[Work to complete] Every record below is to be restated word for word, and no picture is to be copied.

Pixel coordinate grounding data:
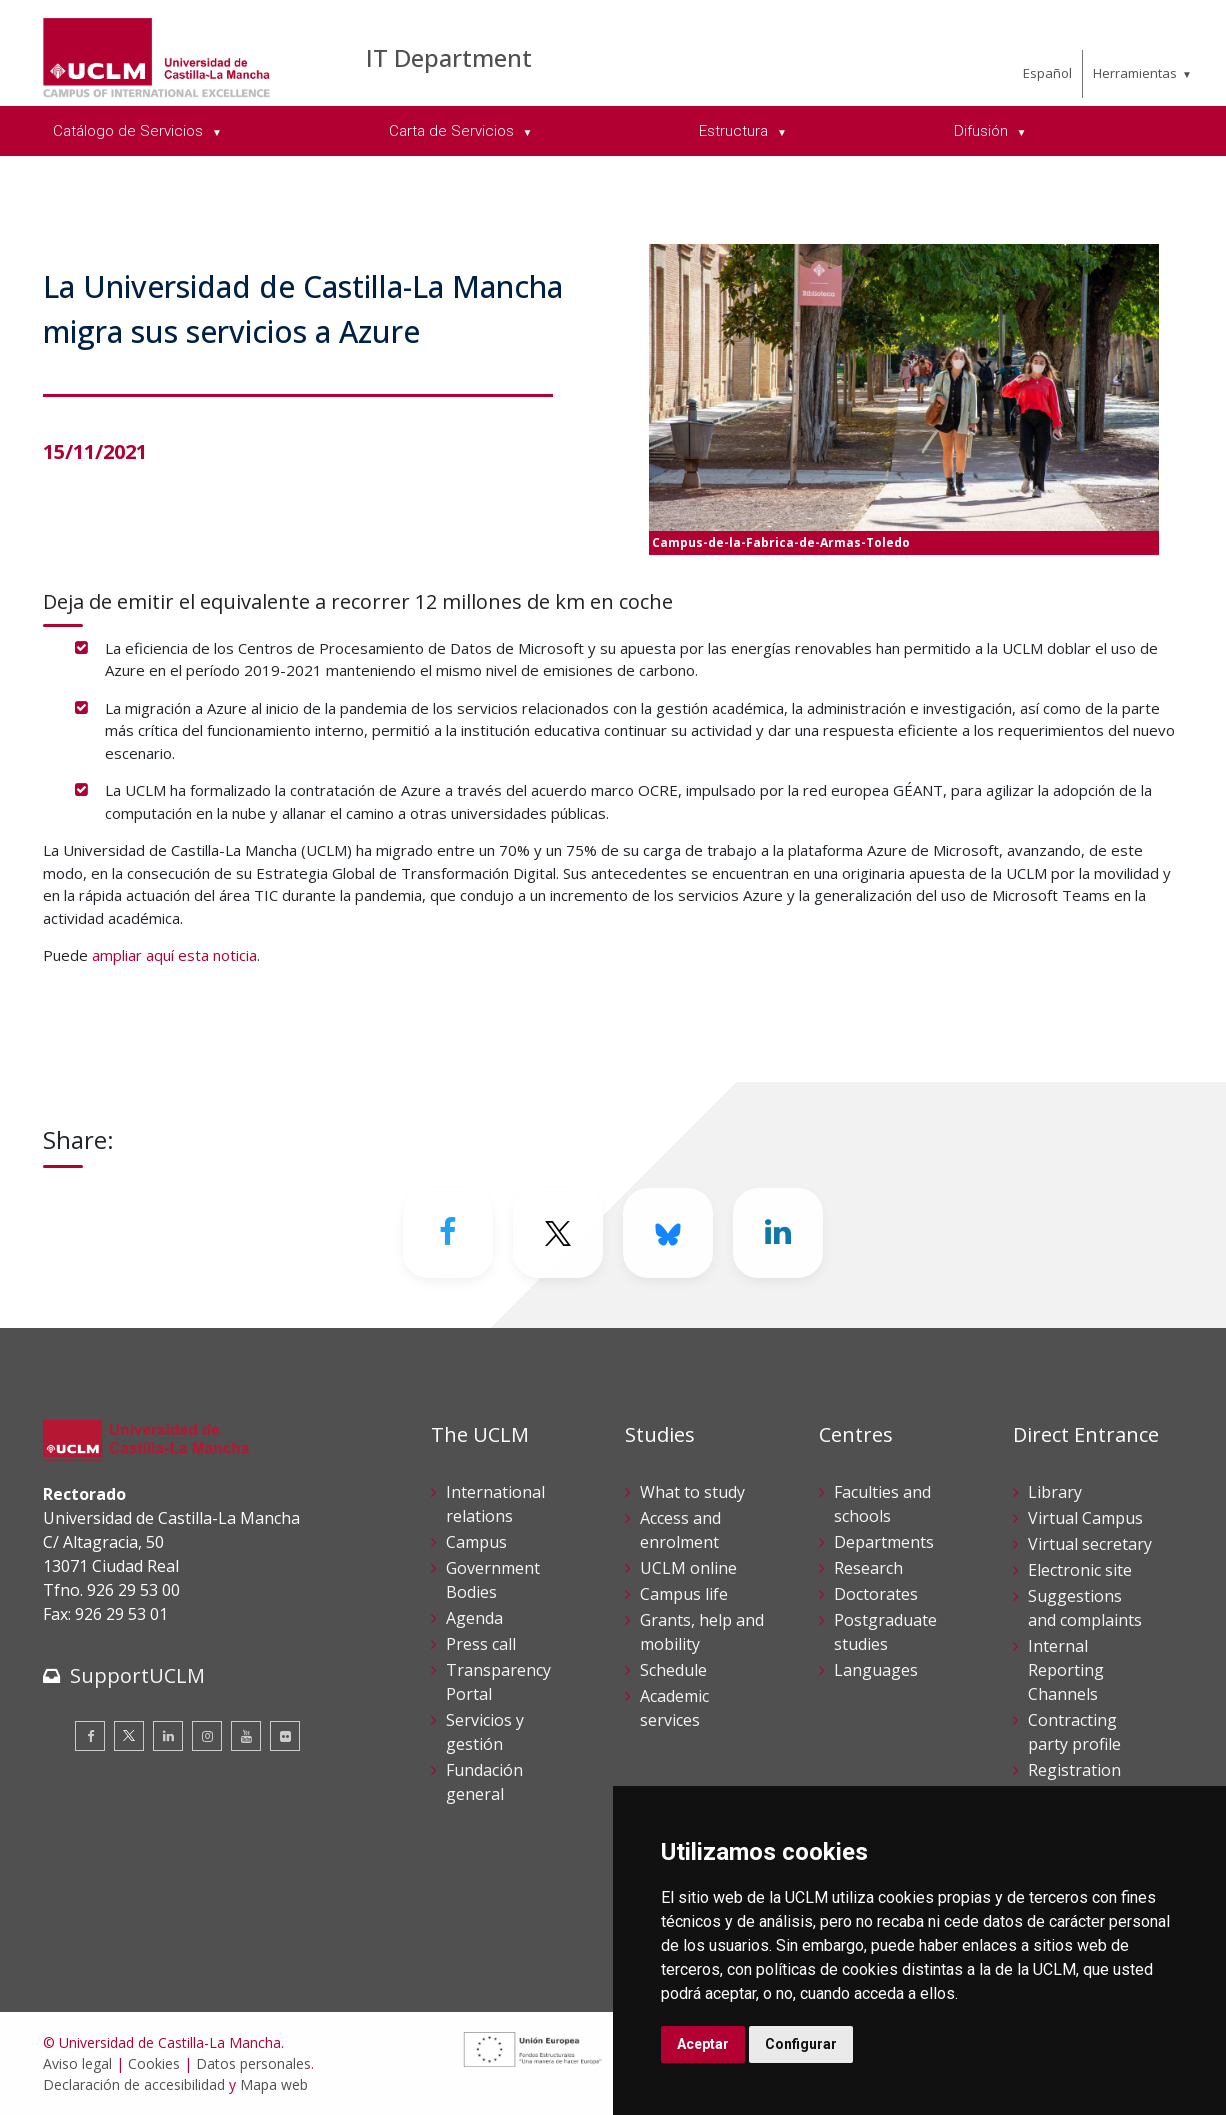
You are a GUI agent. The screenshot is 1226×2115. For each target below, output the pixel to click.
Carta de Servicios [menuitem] (453, 131)
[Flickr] (285, 1736)
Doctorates (876, 1594)
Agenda (474, 1618)
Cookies (154, 2063)
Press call (481, 1644)
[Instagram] (207, 1736)
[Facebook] (448, 1233)
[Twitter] (558, 1233)
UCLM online (688, 1568)
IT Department (449, 57)
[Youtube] (246, 1736)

[Solution to this exercise]
You are a GUI agent. The screenshot is 1226×2115. For each target below, output the pixel to click.
Carta de Servicios [menuitem] (453, 131)
[Flickr] (285, 1736)
Doctorates (876, 1594)
Agenda (474, 1618)
Cookies (154, 2063)
Press call (481, 1644)
[Instagram] (207, 1736)
[Facebook] (448, 1233)
[Twitter] (558, 1233)
UCLM online (688, 1568)
IT Department (449, 57)
[Youtube] (246, 1736)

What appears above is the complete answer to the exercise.